Problem details -> Within the records below is a range that opens at the line with "I avdelingen vår" and closes at the line with "evidensbasert metode for". Return that range word for word, both ends included, and only that range.

------------------------------

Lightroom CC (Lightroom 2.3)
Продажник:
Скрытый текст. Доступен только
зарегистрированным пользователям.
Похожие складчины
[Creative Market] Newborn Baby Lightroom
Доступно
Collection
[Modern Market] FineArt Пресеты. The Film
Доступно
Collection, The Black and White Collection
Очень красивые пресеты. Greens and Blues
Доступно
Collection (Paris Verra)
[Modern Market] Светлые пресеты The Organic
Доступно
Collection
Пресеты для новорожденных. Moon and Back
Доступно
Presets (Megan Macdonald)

------------------------------

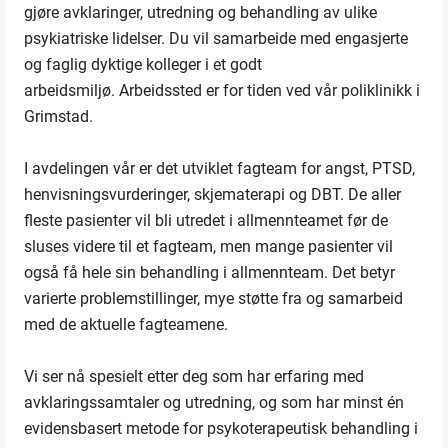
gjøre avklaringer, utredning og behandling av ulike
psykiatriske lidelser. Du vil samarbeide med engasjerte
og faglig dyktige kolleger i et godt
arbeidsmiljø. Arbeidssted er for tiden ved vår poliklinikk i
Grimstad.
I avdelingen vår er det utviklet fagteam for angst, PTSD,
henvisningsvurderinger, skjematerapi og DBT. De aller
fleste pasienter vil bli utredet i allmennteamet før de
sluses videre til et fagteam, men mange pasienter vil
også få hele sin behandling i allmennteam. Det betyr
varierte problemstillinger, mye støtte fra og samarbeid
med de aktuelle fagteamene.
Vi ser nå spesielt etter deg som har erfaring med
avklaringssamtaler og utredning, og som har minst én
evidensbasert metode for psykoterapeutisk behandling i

------------------------------

Completed exercise ->
I avdelingen vår er det utviklet fagteam for angst, PTSD,
henvisningsvurderinger, skjematerapi og DBT. De aller
fleste pasienter vil bli utredet i allmennteamet før de
sluses videre til et fagteam, men mange pasienter vil
også få hele sin behandling i allmennteam. Det betyr
varierte problemstillinger, mye støtte fra og samarbeid
med de aktuelle fagteamene.
Vi ser nå spesielt etter deg som har erfaring med
avklaringssamtaler og utredning, og som har minst én
evidensbasert metode for psykoterapeutisk behandling i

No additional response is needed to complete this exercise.